Qualora l’acquirente titolare del voucher rinunci allo stesso, siccome la legge sostituisce il rimborso in denaro con quello con il voucher, la rinuncia diventa al pari di una erogazione liberale effettuata in favore di chi lo ha emesso ed è pertanto valida ai fini del riconoscimento del beneficio dell’Art-bonus (nel caso di specie il denaro resta ad una Fondazione che si occupa di spettacoli teatrali e perciò rientrante nei casi previsti per l’art bonus) se posta in essere secondo le modalità e le prescrizioni di cui alle richiamate circolari.

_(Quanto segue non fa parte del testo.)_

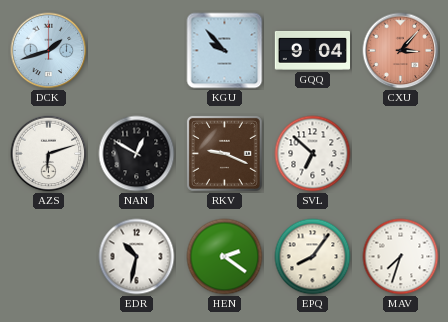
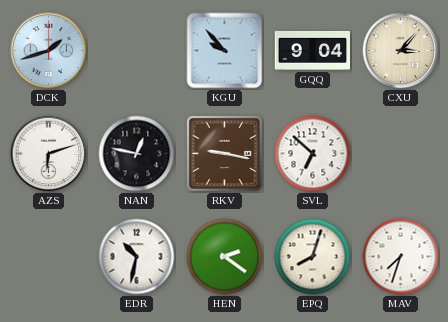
CXU dial: salmon -> cream
NAN: 12:50 -> 12:47
RKV: 9:19 -> 9:17
EPQ: 8:06 -> 8:03
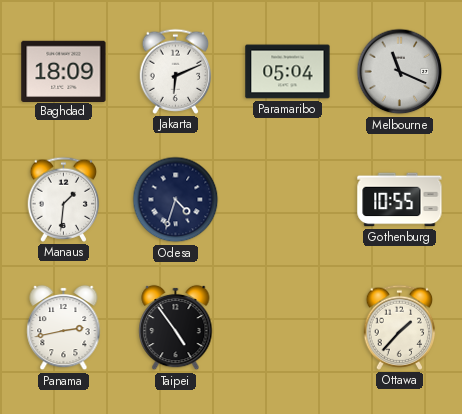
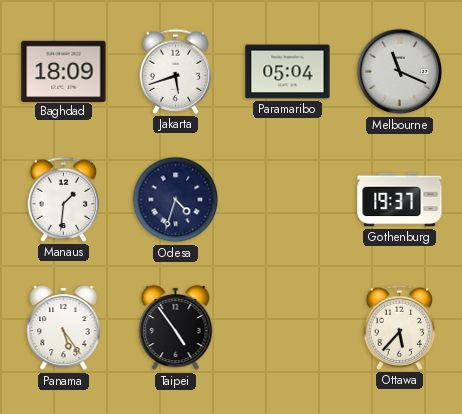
Jakarta: 6:11 -> 5:42
Gothenburg: 10:55 -> 19:37
Panama: 2:43 -> 5:24
Ottawa: 1:37 -> 5:37
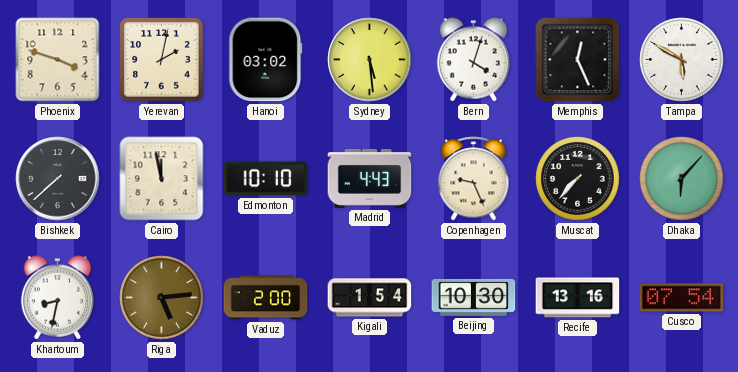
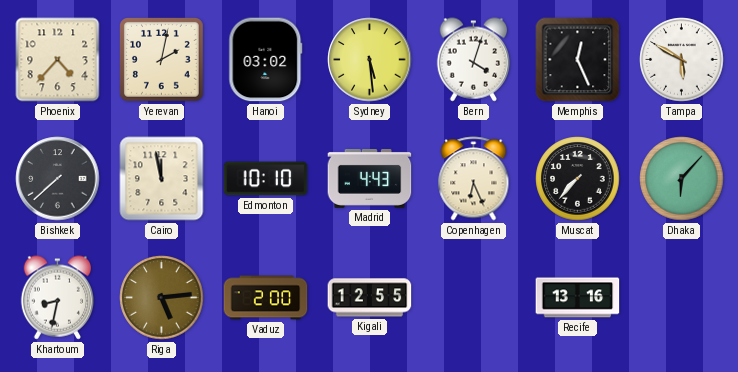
Phoenix: 3:48 -> 4:37
Copenhagen: 9:26 -> 6:26
Kigali: 1:54 -> 12:55
Beijing: 10:30 -> none
Cusco: 07:54 -> none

Vediamo assieme cosa scrive l’Agenzia delle Entrate. “L’applicabilità dell’Art bonus è condizionata all’esplicito riconoscimento della causale dell’importo ricevuto (rectius, non rimborsato mediante voucher) a titolo di donazione, circostanza che, ad avviso di questo Ufficio, appare assolta dall’emissione di un’apposita attestazione, nei confronti dei destinatari del voucher che rinuncino allo stesso, che riconosca e individui specificamente, nell’importo e nella causale, l’erogazione liberale disposta in favore della Fondazione”.

Cosa prevede la legge

L’articolo 88 del decreto Cura Italia prevede che gli acquirenti di un biglietto relativo a uno spettacolo cinematografico/teatrale, annullato a seguito dell’emergenza epidemiologica da Covid-19, non hanno diritto alla restituzione materiale della somma pagata.

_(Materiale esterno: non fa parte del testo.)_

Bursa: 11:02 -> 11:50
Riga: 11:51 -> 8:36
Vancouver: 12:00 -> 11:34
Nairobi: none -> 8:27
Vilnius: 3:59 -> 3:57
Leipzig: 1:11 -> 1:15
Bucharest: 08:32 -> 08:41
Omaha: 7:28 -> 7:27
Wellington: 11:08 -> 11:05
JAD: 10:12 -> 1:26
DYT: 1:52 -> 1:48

Possono però presentare, entro trenta giorni dalla data di entrata in vigore del medesimo decreto, ovvero dalla diversa data della comunicazione dell’impossibilità sopravvenuta della prestazione, un’istanza di rimborso al soggetto organizzatore dell’evento, e tale rimborso avverrà con un voucher di pari valore spendibile entro diciotto mesi dall’emissione.

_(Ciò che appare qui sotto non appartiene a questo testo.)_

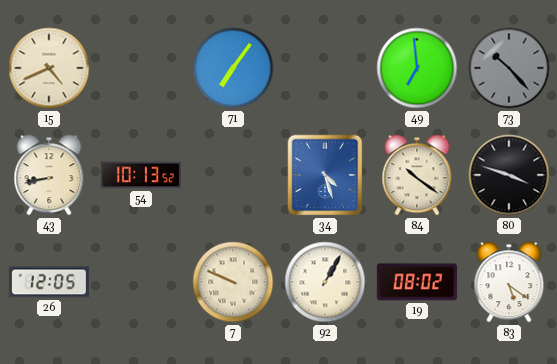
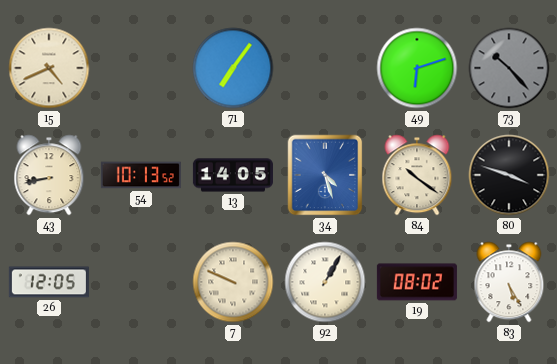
49: 6:59 -> 6:12
13: none -> 14:05
83: 5:21 -> 5:25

Quanto spetta in detrazione

Il credito di imposta da Art Bonus è disciplinato dall’art 1 comma 1 del DL 83/2014 e consiste in un credito di imposta pari al 65% delle erogazioni effettuate in denaro da:

  • persone fisiche,
  • enti non commerciali
  • soggetti titolari di reddito d’impresa

per interventi di manutenzione, protezione e restauro di beni culturali pubblici, il sostegno degli istituti e dei luoghi della cultura di appartenenza pubblica, delle fondazioni lirico-sinfoniche e dei teatri di tradizione, delle istituzioni concertistico-orchestrali, dei teatri nazionali, dei teatri di rilevante interesse culturale, dei festival, delle imprese e dei centri di produzione teatrale e di danza, nonché dei circuiti di distribuzione e per la realizzazione di nuove strutture, il restauro e il potenziamento di quelle esistenti di enti o istituzioni pubbliche che, senza scopo di lucro, svolgono esclusivamente attività nello spettacolo.

Il credito d’imposta è riconosciuto:

  • alle persone fisiche e agli enti non commerciali nei limiti del 15% del reddito imponibile
  • ai soggetti titolari di reddito d’impresa nei limiti del 5‰ dei ricavi annui

ripartito in tre quote annuali di pari importo.